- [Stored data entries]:

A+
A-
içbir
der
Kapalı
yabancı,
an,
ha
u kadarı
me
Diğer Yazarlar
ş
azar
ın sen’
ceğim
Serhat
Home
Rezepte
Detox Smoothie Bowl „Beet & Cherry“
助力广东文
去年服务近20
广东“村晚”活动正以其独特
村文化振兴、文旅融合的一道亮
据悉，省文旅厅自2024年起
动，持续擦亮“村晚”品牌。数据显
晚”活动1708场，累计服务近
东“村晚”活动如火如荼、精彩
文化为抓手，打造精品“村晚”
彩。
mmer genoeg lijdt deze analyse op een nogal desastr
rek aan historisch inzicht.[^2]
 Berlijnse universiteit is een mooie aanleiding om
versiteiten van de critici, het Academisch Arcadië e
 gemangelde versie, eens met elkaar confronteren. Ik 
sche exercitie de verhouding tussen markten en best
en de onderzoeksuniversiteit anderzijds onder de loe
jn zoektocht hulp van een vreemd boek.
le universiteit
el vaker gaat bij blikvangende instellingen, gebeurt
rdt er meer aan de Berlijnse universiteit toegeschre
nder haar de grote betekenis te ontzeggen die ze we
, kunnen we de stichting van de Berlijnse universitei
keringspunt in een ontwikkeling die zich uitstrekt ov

...

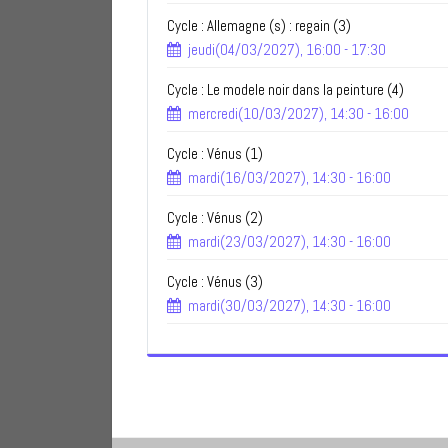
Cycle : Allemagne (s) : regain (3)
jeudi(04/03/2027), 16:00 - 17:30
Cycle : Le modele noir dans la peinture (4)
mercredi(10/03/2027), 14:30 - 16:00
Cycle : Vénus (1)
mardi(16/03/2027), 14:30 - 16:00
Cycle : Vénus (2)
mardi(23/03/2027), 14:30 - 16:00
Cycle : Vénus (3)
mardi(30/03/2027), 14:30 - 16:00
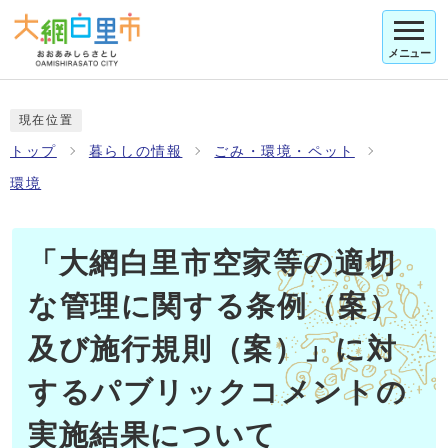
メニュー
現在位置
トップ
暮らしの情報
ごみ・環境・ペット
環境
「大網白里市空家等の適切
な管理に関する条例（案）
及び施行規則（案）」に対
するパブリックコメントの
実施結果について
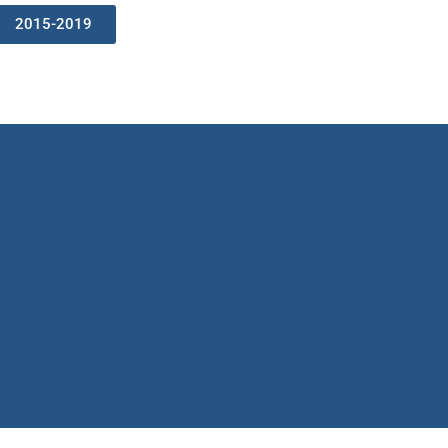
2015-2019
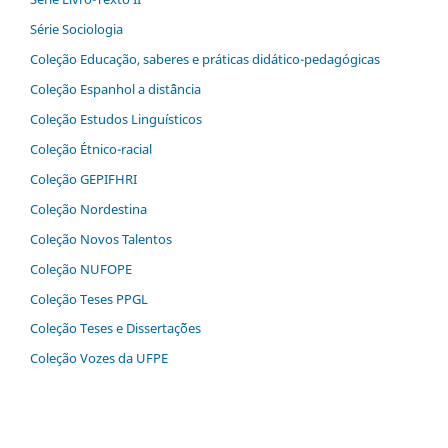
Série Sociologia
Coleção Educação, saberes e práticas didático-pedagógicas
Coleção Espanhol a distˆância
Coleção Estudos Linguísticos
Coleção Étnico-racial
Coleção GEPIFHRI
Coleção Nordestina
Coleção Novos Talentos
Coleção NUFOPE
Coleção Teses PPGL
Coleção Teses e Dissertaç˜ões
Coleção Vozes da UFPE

- [Instructions for the task]: Copy out, exactly and alone, the lines of the entries above between the ones holding "rdt er meer" and "keringspunt in een", inclusive.

- [Completed exercise]:
rdt er meer aan de Berlijnse universiteit toegeschre
nder haar de grote betekenis te ontzeggen die ze we
, kunnen we de stichting van de Berlijnse universitei
keringspunt in een ontwikkeling die zich uitstrekt ov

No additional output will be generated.